Action for Economic Reforms (AER), in partnership with the Healthcare Professionals Alliance Against COVID-19 (HPAAC), organized a focus group discussion towards understanding the reasons behind Filipinos’ vaccine hesitancy. Further, the discussion attempted to address specific concerns of the participants through explanations from doctors. The participants were composed of vaccine-hesitant people, including beneficiaries of the Pantawid Pamilyang Pilipino Program; members of AKTIB, an alliance of community organizations; and senior citizens from Metro Manila and the Visayas.

The main sources of vaccine hesitancy among the group include concerns on side effects, fear due to existing comorbidities, mistrust of the vaccine development process, preference for a certain vaccine brand, and false information circulating in their communities.

Fear of side effects was frequently brought up during the discussion. In exit interviews, frontline government workers were worried about being unable to work due to the fever, chills, and body pains that they heard were common reactions to the vaccine. In no-work, no-pay settings, the poor cannot risk sacrificing a day off to recuperate from vaccine side effects.

Based on the exit interviews conducted, participants responded well to the doctors’ discussions and were now willing to be vaccinated.

What worked in convincing the small group we gathered to get vaccinated?

Ensuring participants’ comfort helped in effectively communicating with the group. The doctors who facilitated the discussion kept the tone casual, engaging, and relatable, as if they were having a one-on-one chismis (gossip) session with participants. This put participants at ease and made them more open. They acknowledged and validated their concerns rather than dismissing them and explained every concern in simple terms. This healthy exchange of ideas and concerns provided a strong foundation of trust.
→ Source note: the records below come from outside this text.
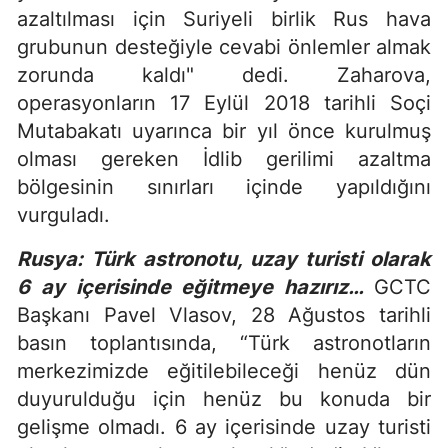
azaltılması için Suriyeli birlik Rus hava
grubunun desteğiyle cevabi önlemler almak
zorunda kaldı" dedi. Zaharova,
operasyonların 17 Eylül 2018 tarihli Soçi
Mutabakatı uyarınca bir yıl önce kurulmuş
olması gereken İdlib gerilimi azaltma
bölgesinin sınırları içinde yapıldığını
vurguladı.
Rusya: Türk astronotu, uzay turisti olarak
6 ay içerisinde eğitmeye hazırız…
GCTC
Başkanı Pavel Vlasov, 28 Ağustos tarihli
basın toplantısında, “Türk astronotların
merkezimizde eğitilebileceği henüz dün
duyurulduğu için henüz bu konuda bir
gelişme olmadı. 6 ay içerisinde uzay turisti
The results from the roundtable discussion showed that having empathy and trust, not using force nor shaming, is what encourages vaccination.

Clearly, our President could stand to practice this empathy and compassion. In a public address last week, he threatened to jail those who refuse to be vaccinated. Forcing people into being vaccinated only heightens their mistrust of authority, which contributes to vaccine hesitancy.

However, while it’s easy to tell people to “listen to the science,” we have to accept that, often, it’s not science that bears greater weight when people make decisions. Even after attending the roundtable discussion in which doctors lengthily explained the vaccine development process, one participant (who was otherwise still willing to be vaccinated) still had questions on its long-term effects due to the perception of a rushed vaccine process. “Sabi ng kaibigan ko, hindi sapat ang studies, seven years dapat ‘yung paggawa ng vaccine, ‘e ito one year lang.” (My friend said, the studies are insufficient; making a vaccine takes seven years, but here, it took only one year to produce the vaccine.)

Gossip and personal experiences often prove to be more potent than scientific studies in convincing people. This is understandable, as personal stories from friends appeal to their emotions, triggering a response that’s hard to calm by citing evidence from trials.

Studies show that one of the most effective ways to combat vaccine hesitancy is to highlight the personal benefits of vaccination. But from our discussion, the message people said stuck with them was the emphasis on the collective benefits from vaccination — how getting vaccinated against COVID-19 can protect the larger community from COVID-19 and help in reopening the economy.

As the government continues the vaccine rollout, we hope that more people are also able to utilize the power of a simple conversation in convincing those around them to get vaccinated. Sharing links to videos on how vaccines are developed or pronouncements from government authorities can often work but may not be as direct or effective as sitting down with people and having an open, respectful, validating conversation to discuss their specific concerns. More than this, community discussions and information campaigns are crucial especially for those who do not have access to the internet. The government needs to listen to the communities to learn the information being spread so they can immediately correct misinformation.

Responsible reporting from the media on vaccine side effects and effectiveness is still crucial, and the Department of Health’s initiative of setting up KIRA (Katuwang na Impormasyon para sa Responsableng Aksyon), a chatbot on Facebook Messenger built to address questions about COVID-19, is worth lauding.

But the problem of vaccine hesitancy is more than just a knowledge gap that can be solved with information drives; it is a complex issue that requires empathy and pakikipagkapwa-tao (humanitarianism).